Hey  I just got a new leopard gecko and was showing my mum and she said why couldn't I have all my leos in the empty fishtank we have and I explained why not. She mentioned that she'd love to have seahorses like our cousins do in London and I was just wondering quickly whether they are relatively easy to keep? We have a fishtank at the moment with a variety in but I was considering having them in our empty tank. It's their anniversary end of March so I was thinking of buying them a few seahorses. Just wondering how expensive they are in the UK, how rare they are and if they're easy to keep. thank you  I am currently reading up on them but killing two birds with one stone


----------



## mike515 (Sep 12, 2006)

quite difficult really. Expensive to setup and buy, and then they need constant feeding.

Generally keeping seahorses requires a very dedicated person, who has the time to feed throughout the day and can provide the very best water quality and general care.
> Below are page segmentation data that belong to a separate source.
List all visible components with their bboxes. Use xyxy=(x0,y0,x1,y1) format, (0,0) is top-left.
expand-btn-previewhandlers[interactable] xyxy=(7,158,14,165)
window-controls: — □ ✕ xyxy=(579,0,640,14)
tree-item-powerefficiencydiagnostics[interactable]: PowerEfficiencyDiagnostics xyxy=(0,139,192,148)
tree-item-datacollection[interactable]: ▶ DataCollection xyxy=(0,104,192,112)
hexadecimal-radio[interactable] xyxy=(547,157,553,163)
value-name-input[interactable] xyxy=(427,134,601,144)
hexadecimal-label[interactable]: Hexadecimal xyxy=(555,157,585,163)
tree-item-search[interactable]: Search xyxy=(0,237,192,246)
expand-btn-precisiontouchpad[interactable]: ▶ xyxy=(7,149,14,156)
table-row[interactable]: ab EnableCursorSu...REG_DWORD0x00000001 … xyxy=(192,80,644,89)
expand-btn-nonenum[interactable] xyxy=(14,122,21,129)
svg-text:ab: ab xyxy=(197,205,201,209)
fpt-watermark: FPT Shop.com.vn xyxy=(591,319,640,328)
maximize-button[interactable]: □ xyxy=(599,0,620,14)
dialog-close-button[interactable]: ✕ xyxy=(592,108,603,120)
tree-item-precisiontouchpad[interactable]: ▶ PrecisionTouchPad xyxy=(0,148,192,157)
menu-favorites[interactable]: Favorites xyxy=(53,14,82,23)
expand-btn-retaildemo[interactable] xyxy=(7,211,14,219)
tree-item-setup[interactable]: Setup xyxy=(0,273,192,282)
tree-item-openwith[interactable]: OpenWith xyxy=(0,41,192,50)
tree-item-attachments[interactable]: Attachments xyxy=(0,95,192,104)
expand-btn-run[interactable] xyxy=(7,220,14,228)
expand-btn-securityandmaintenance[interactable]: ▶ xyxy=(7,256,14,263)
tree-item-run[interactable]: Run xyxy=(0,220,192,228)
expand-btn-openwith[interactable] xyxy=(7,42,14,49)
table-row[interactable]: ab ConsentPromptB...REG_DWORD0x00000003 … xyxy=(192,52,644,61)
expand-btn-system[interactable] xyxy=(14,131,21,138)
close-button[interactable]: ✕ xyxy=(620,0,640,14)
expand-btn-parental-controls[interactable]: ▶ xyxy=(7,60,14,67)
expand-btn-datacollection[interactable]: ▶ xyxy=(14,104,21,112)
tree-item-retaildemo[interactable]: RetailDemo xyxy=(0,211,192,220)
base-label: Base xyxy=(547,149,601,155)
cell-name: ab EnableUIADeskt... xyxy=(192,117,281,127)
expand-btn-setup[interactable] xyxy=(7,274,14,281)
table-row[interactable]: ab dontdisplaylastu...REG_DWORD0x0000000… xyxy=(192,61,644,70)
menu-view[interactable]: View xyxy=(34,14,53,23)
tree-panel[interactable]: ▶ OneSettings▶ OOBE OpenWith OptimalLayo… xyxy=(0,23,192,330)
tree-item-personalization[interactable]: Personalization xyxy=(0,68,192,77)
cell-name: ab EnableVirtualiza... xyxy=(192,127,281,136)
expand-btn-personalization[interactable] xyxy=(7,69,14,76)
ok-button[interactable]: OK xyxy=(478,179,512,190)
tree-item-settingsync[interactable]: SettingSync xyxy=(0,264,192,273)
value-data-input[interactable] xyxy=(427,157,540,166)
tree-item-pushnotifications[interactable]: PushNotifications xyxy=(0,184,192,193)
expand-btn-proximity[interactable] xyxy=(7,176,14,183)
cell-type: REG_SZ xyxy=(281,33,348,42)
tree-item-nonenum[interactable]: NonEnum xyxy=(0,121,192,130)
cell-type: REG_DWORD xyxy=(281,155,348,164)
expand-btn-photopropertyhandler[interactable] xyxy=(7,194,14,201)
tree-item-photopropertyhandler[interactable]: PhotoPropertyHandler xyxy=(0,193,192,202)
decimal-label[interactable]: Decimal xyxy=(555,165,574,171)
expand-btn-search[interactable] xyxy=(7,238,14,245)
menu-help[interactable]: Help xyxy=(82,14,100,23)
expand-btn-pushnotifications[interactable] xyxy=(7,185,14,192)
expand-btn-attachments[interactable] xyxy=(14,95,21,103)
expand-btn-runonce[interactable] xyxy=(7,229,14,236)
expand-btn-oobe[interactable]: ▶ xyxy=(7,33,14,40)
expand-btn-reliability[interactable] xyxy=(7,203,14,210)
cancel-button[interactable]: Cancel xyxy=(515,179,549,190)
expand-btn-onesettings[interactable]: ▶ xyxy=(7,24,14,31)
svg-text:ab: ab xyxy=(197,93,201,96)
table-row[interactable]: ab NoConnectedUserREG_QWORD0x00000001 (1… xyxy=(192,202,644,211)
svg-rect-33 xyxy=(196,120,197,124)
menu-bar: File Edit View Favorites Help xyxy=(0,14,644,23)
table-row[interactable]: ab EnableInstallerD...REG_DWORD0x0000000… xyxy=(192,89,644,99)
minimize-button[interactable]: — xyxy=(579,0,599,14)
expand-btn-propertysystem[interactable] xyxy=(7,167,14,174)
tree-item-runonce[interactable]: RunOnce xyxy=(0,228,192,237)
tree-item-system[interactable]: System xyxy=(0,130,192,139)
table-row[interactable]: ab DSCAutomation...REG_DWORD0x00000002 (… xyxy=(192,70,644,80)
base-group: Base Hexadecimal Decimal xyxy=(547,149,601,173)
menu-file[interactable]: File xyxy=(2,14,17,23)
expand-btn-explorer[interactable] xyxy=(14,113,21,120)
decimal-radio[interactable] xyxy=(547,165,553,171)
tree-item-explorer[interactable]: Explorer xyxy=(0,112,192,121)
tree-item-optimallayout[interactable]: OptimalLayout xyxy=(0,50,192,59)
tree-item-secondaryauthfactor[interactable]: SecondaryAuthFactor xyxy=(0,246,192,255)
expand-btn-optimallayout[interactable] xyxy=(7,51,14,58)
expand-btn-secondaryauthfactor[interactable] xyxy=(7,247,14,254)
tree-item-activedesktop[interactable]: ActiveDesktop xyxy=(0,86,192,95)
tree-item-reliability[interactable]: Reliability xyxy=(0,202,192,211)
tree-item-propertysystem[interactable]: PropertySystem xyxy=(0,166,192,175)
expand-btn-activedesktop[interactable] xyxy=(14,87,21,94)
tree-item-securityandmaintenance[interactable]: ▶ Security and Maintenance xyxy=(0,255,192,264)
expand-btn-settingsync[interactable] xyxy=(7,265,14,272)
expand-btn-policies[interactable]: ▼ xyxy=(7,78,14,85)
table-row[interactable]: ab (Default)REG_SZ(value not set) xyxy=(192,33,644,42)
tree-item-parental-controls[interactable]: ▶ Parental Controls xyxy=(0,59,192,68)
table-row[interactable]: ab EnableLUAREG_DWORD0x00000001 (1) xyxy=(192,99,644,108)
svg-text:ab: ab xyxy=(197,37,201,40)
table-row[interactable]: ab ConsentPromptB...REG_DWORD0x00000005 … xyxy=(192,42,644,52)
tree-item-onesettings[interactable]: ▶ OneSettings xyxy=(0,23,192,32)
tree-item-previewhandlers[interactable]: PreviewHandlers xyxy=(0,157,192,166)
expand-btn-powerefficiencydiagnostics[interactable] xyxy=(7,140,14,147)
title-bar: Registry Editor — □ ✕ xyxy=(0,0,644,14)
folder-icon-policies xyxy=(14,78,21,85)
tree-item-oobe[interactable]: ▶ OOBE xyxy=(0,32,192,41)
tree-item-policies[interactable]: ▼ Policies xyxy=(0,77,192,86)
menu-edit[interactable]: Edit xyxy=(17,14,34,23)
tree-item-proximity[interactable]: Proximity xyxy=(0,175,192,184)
probably best to avoid them if you are new to marines, and even then it requires a LOT of knowledge just to keep them alive let alone provide them with a good life. I looked in to it and i consider myself pretty knowledeable about fish, but I just don't have the time needed to look after them let alone and the attention span. We get people into work all the time asking about seahorses and I always try to persuade them against it. Highly specialised fish so try looking at something a bit simpler, either tropicals or less difficult marines


----------



## Kimmy173 (Aug 2, 2007)

thank you Mike  been most helpful. With that in mind then I think it would be best to think of something else  my mum wants to have seahorses, I want to have cheetahs lol some things just cannot be lol. Thank you again : victory:


----------



## RussianTort55 (Jun 9, 2007)

Nothing in the marine hobby is to hard aslong as you plan it first. Pick what seahorses you would like and go from their. A simple FOWLR would be good for some of the bigger more common species. Its not as expensive as everyone says but its not cheap either.
With some careful planning and researching should be fine.

I dont believe in starter fish or starter reptiles. If you get something that you 'should' get to start and its not what you want you are less likely to want it later on.


----------



## Esfa (Apr 15, 2007)

Yeah, very dificult and exepensive, one of my future plans :no1: (hah...no. Will never have the money or knowledge ) 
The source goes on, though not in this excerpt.